The handle was suddenly jerked out of her grasp, the door pulled wide. A grinning young woman with ash-blond hair and sparkling brown eyes stood there.
“Caught you!” she cried, then saw who it was. “Ellie, what are you doing? Do not let Mother catch you out of your room already, she will have a fit.”
Elle gaped at the woman, surprised to be called by her name, even as the blonde pulled her quickly into the room and shut the door.
“Sorry if I scared you,” the blonde said. “I thought it was Clarice, trying to spy on me, the wicked cow. I think she goes through my letters when I am not in my room, then reports to Mother. And what would she have thought of that last one my dear George sent me? Oh, but the row it would have caused!”
Elle grimaced. Someone new to put on an act for, and this chatterbox was getting her no closer to a bathroom. “Maybe I shouldn’t be up yet,” she mumbled.

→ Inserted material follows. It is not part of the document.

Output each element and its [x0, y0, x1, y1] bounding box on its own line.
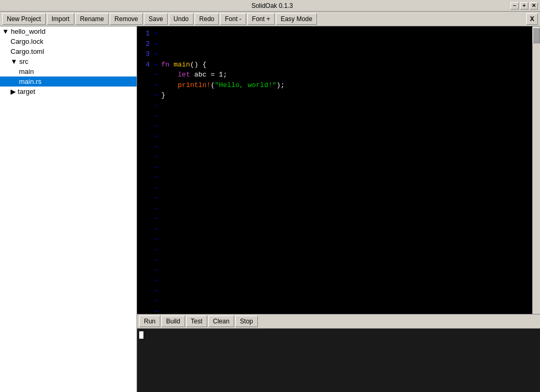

The blonde clapped her hands in delight. “ ’Tis true, what Dr. Simms said, is it not? I was not supposed to know, of course, but you know I had to listen in. They never tell us anything about what is going on—I do not know why, especially when it concerns us most directly. I must say, I rather hope it is a p
ermanent thing, this change to your voice. I did not know a fever could do such a thing, but Dr. Simms said oh yes, a fever could give a person a whole new accent, if it settled in the throat, but that it would most likely dissipate in time. Imagine, you could have woken up sounding like a Scot, and would not that have been just the thing to send Father into a rage?”
Elle thought that Dr. Simms had proven himself rather creative with his diagnosis. No wonder Eleanor was dead. Maybe she’d been bled, or had leeches stuck on her. The good doctor probably didn’t wash his hands, either.
“Come, Ellie, sit by my fire and let me read you this latest missive. I have hardly been able to wait to share it with you, but they would not let me disturb you, although any idiot can see that you are as healthy as a horse.” She led Elle over to the soft chair by the fire, which was little more than a few smoking embers. It gave out no warmth, but the blonde didn’t seem to notice. Elle shivered in her nightgown.
“ ‘Dearest Louise,’ ” the blonde read, “ ‘With each rising of the sun upon the joyous heavens I see in that sky the glorious gold of your hair. . . .’ Oh, Ellie, is he not marvelous?” she sighed, before continuing on. “ ‘The nights with their solitary splendors are not so splendorous as . . .’ ”
Elle tuned out the execrable prose. Louise must be Eleanor’s sister. Funny, she’d always wanted to have a sister, but somehow she hadn’t imagined having one like this. Still, there was something charming in her enthusiasm, and Elle watched in amusement as Louise fluttered and sighed over the love letter.
Louise finished the letter, crushed it to her chest, and looked heavenward. “ ’Tis not fair, Ellie, not fair at all. George is so romantic, so heroic. He cannot help it that his father is only a knight and that he has so little property. I have money, do I not? We could live on that and never want for anything. Father will never hear of it, though, will he? No, the Moores must climb to the top of the aristocracy. His grandchildren must be earls and dukes, and he will sell his daughters for it, no matter that true love is within my very grasp. George is the only one I shall ever love, and I will never give myself to another man.”